Exercise —
Copy out the data below from the line containing "dan tepat waktu." to the line containing "el tema de los", both lines included, with all images left out.

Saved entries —
┏━━

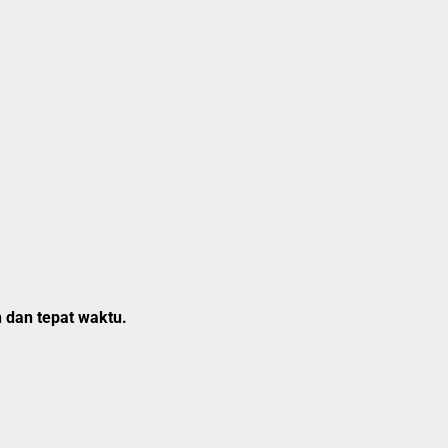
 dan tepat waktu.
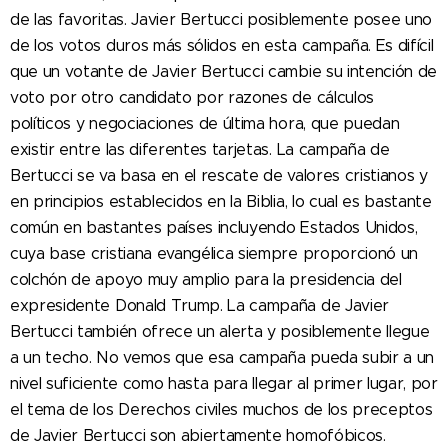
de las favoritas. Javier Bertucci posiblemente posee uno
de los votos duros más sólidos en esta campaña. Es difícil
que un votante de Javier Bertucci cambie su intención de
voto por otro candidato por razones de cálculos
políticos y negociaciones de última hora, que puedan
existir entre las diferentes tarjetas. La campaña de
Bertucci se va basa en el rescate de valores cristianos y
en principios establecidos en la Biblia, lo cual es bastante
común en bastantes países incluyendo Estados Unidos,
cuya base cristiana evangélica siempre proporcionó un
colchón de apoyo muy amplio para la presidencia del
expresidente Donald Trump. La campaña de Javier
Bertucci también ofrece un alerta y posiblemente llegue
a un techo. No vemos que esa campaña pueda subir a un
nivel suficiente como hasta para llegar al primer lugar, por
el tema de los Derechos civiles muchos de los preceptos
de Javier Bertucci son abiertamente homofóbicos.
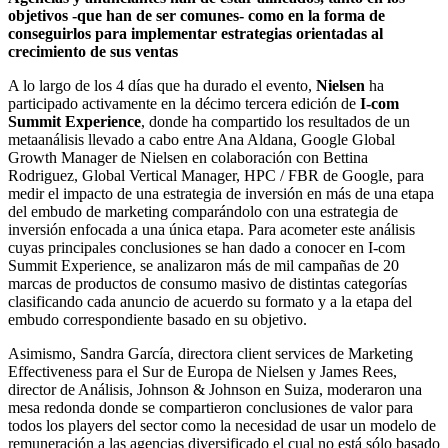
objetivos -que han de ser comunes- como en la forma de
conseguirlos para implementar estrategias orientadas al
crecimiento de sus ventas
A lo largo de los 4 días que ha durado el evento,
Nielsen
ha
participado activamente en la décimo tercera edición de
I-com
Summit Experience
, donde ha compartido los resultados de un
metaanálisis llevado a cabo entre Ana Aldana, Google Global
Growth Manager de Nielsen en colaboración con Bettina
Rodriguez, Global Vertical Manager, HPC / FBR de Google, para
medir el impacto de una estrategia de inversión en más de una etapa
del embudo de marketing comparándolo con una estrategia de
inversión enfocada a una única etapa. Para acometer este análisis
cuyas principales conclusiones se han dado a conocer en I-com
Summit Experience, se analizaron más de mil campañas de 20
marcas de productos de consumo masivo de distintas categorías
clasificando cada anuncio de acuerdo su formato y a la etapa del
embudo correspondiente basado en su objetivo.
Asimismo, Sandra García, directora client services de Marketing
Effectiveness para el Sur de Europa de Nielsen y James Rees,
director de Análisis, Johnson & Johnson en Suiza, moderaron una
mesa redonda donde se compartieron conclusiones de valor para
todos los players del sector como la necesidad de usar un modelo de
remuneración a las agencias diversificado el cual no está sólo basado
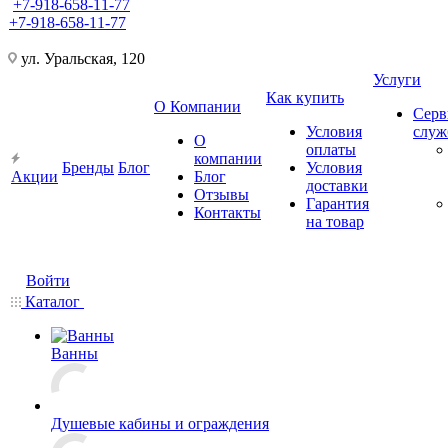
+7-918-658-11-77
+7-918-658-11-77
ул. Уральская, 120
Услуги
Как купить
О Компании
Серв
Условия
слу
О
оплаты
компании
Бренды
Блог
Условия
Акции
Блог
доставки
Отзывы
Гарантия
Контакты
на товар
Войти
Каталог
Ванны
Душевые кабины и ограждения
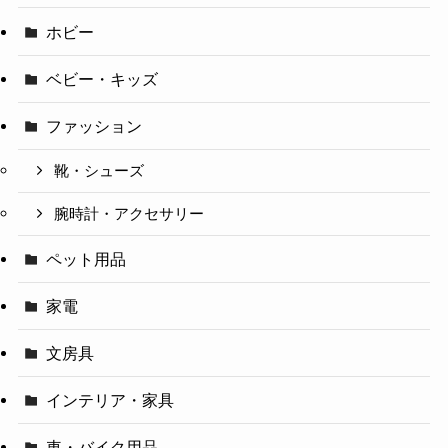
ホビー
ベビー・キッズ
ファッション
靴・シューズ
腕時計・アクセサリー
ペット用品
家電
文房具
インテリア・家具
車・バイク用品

┗━━
┏━━

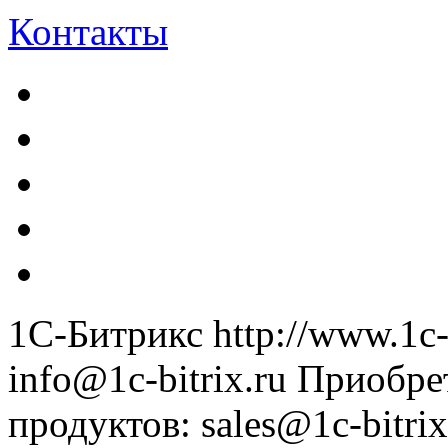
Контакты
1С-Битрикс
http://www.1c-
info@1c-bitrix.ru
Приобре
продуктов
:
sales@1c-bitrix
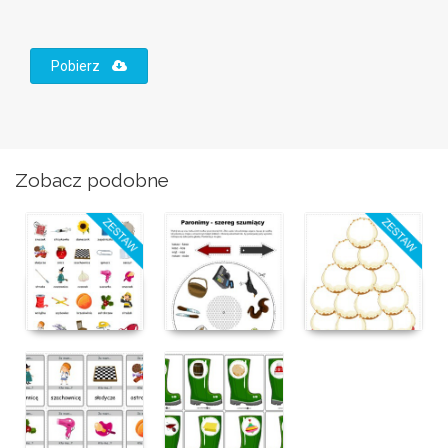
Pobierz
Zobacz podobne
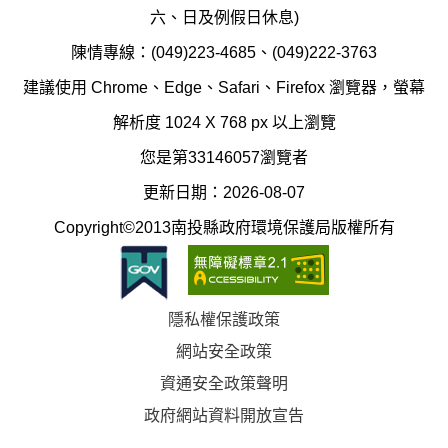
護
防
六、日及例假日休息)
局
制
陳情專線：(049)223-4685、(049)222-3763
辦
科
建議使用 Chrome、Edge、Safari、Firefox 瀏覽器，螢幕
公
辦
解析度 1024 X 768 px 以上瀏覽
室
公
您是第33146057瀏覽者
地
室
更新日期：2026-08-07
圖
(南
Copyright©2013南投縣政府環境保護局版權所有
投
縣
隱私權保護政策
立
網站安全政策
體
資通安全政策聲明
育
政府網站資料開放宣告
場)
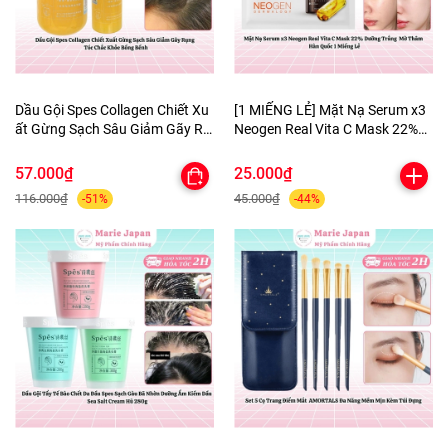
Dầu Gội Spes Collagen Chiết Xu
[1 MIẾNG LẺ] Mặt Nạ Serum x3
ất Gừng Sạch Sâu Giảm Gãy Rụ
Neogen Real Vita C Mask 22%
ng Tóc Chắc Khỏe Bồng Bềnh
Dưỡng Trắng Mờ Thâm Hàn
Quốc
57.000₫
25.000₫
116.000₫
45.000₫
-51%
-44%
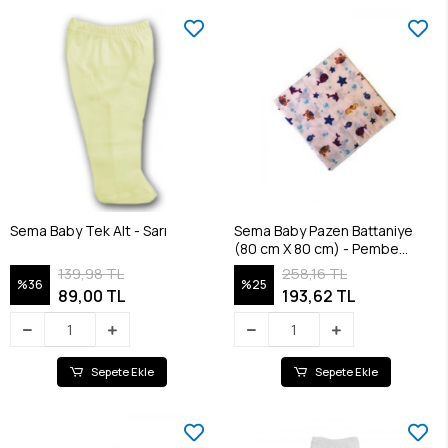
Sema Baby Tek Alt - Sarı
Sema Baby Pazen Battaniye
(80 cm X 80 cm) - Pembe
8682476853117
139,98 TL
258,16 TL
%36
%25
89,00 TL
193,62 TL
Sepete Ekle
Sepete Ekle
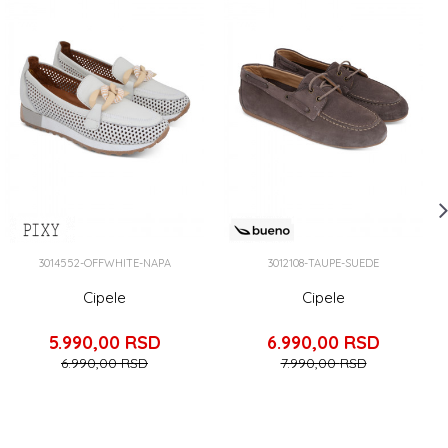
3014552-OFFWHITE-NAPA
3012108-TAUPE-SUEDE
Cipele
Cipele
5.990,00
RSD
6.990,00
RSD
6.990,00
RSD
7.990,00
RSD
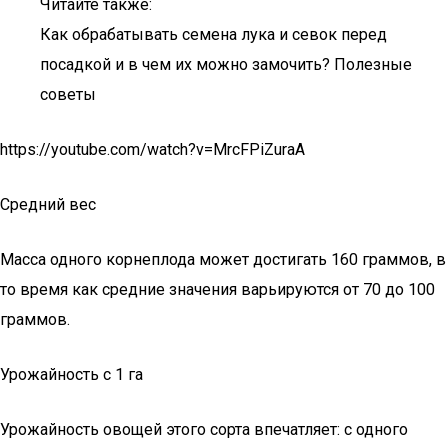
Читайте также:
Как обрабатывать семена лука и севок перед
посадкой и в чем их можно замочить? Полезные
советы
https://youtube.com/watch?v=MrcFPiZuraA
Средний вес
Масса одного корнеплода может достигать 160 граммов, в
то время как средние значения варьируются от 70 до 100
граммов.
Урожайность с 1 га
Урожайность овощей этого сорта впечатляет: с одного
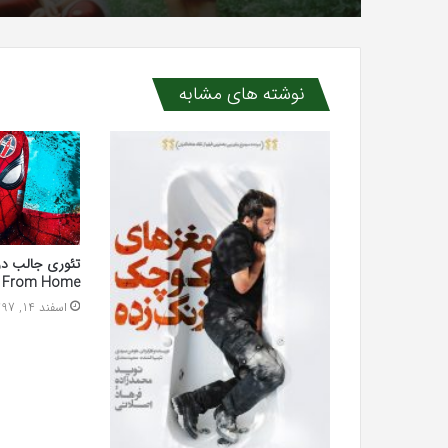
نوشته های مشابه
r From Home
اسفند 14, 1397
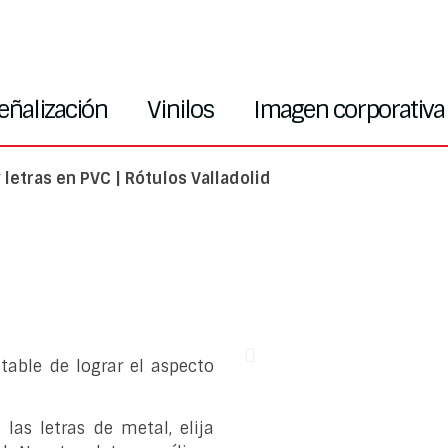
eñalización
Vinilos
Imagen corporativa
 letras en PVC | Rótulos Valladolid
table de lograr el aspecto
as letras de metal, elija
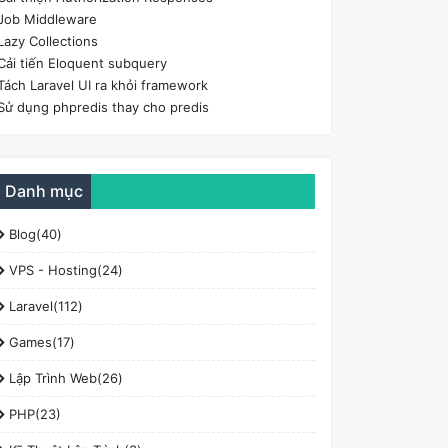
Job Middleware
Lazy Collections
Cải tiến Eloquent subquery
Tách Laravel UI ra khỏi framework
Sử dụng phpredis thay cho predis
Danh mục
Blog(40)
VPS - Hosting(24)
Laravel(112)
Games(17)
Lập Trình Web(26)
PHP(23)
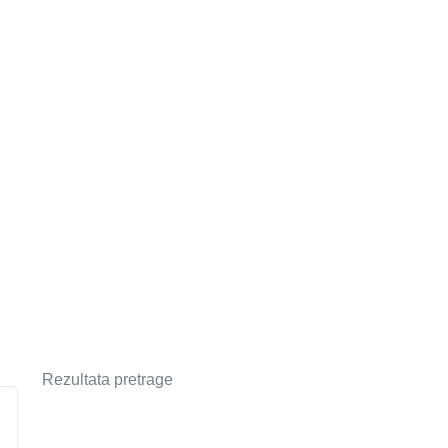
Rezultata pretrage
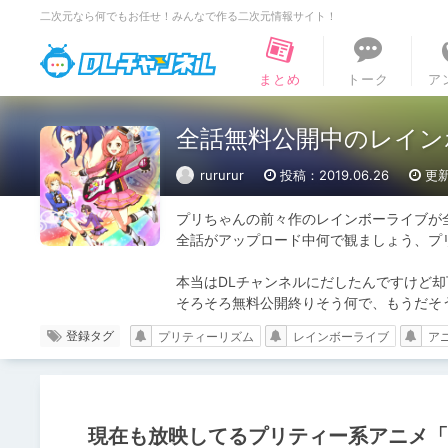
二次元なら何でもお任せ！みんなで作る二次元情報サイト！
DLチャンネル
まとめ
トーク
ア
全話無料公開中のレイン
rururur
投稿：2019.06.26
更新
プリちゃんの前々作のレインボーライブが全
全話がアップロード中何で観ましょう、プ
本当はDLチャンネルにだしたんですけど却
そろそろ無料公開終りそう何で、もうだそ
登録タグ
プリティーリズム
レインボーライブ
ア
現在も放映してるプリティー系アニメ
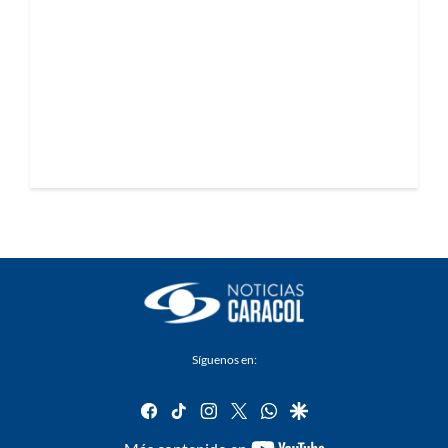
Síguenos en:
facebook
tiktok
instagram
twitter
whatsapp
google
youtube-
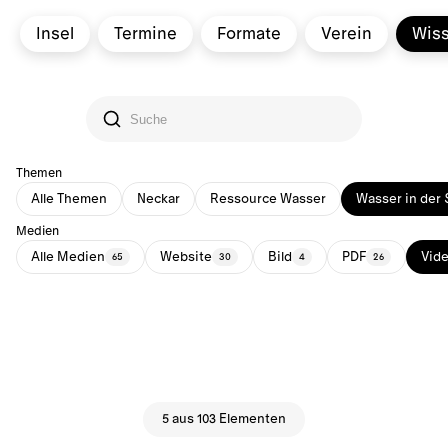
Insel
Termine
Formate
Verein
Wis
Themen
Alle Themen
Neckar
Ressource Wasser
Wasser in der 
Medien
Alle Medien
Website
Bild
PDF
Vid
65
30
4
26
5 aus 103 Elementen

┗━━

Task solution —
 dan tepat waktu.
de las favoritas. Javier Bertucci posiblemente posee uno
de los votos duros más sólidos en esta campaña. Es difícil
que un votante de Javier Bertucci cambie su intención de
voto por otro candidato por razones de cálculos
políticos y negociaciones de última hora, que puedan
existir entre las diferentes tarjetas. La campaña de
Bertucci se va basa en el rescate de valores cristianos y
en principios establecidos en la Biblia, lo cual es bastante
común en bastantes países incluyendo Estados Unidos,
cuya base cristiana evangélica siempre proporcionó un
colchón de apoyo muy amplio para la presidencia del
expresidente Donald Trump. La campaña de Javier
Bertucci también ofrece un alerta y posiblemente llegue
a un techo. No vemos que esa campaña pueda subir a un
nivel suficiente como hasta para llegar al primer lugar, por
el tema de los Derechos civiles muchos de los preceptos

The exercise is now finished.